Exercise requirements: Because the images are not wanted, restate every line below word for word without them.

[Information shown]

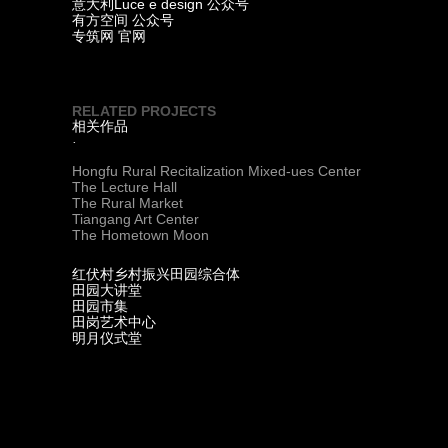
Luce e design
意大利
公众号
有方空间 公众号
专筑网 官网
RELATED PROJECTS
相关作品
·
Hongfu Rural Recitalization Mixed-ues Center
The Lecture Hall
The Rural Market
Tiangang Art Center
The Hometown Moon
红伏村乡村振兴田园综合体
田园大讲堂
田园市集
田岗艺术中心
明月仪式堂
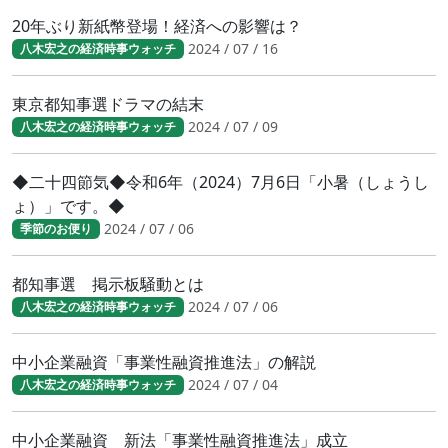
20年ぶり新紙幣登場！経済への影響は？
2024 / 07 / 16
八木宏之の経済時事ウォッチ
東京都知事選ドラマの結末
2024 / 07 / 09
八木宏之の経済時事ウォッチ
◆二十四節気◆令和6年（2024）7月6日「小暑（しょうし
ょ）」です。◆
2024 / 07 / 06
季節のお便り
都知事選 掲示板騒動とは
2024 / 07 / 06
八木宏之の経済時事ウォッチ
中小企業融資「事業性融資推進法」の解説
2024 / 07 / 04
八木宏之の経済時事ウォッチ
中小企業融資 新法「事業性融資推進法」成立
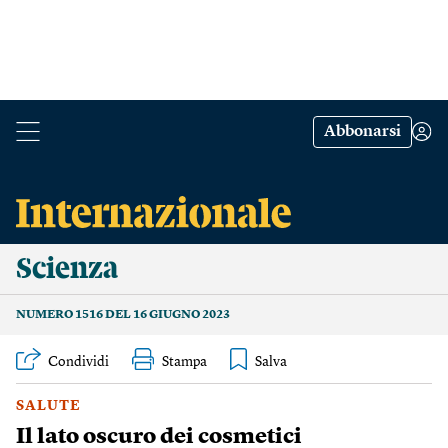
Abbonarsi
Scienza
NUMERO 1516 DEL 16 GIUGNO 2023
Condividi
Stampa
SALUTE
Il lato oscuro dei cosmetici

[/Information shown]

Written solution:
Luce e design
意大利
公众号
有方空间 公众号
专筑网 官网
RELATED PROJECTS
相关作品
·
Hongfu Rural Recitalization Mixed-ues Center
The Lecture Hall
The Rural Market
Tiangang Art Center
The Hometown Moon
红伏村乡村振兴田园综合体
田园大讲堂
田园市集
田岗艺术中心
明月仪式堂
20年ぶり新紙幣登場！経済への影響は？
2024 / 07 / 16
八木宏之の経済時事ウォッチ
東京都知事選ドラマの結末
2024 / 07 / 09
八木宏之の経済時事ウォッチ
◆二十四節気◆令和6年（2024）7月6日「小暑（しょうし
ょ）」です。◆
2024 / 07 / 06
季節のお便り
都知事選 掲示板騒動とは
2024 / 07 / 06
八木宏之の経済時事ウォッチ
中小企業融資「事業性融資推進法」の解説
2024 / 07 / 04
八木宏之の経済時事ウォッチ
中小企業融資 新法「事業性融資推進法」成立
Abbonarsi
Scienza
NUMERO 1516 DEL 16 GIUGNO 2023
Condividi
Stampa
SALUTE
Il lato oscuro dei cosmetici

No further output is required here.